Dates and venue
- First night: 1 February 1968;
- Second night: 2 February 1968;
- Final night: 3 February 1968;
- Venue: Sanremo Casino Sanremo, Italy

Organisation
- Organiser: Società ATA

Production
- Broadcaster: Radiotelevisione italiana (RAI)
- Director: Enrico Moscatelli
- Artistic director: Gianni Ravera
- Presenters: Pippo Baudo and Luisa Rivelli

Vote
- Number of entries: 24
- Winner: "Canzone per te" Sergio Endrigo and Roberto Carlos

= Sanremo Music Festival 1968 =

Italian song contest (18th edition)

The Sanremo Music Festival 1968 (Festival di Sanremo 1968), officially the 18th Italian Song Festival (18º Festival della canzone italiana), was the 18th annual Sanremo Music Festival, held at the Sanremo Casino in Sanremo, Italy, between 1 and 3 February 1968. It was organised by Società ATA, concessionary of the Sanremo Casino and was broadcast by Radiotelevisione italiana (RAI). The shows were presented by Pippo Baudo and Luisa Rivelli. Gianni Ravera served as artistic director.

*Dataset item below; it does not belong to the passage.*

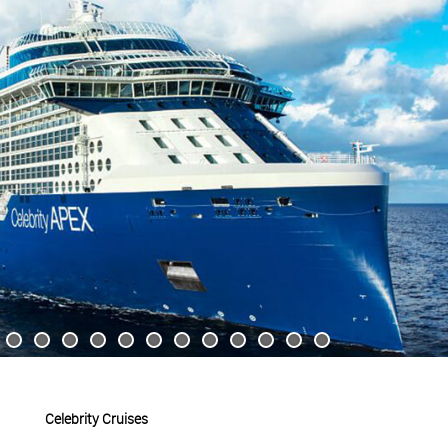
Celebrity Cruises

Each song was performed twice by both Italian and foreign artists. The winning song was "Canzone per te" written by Sergio Endrigo and Sergio Bardotti, performed by both Endrigo and Roberto Carlos. The festival was only used to select the artist that would represent Italy at the Eurovision Song Contest, following a change in the contest's song eligibility rules ahead of the 1967 edition, requiring songs to not be commercially released until a month before the contest took place. Therefore, Sergio Endrigo was chosen from the two artists to participate in the Eurovision Song Contest 1968, and went on to compete with the song "Marianne".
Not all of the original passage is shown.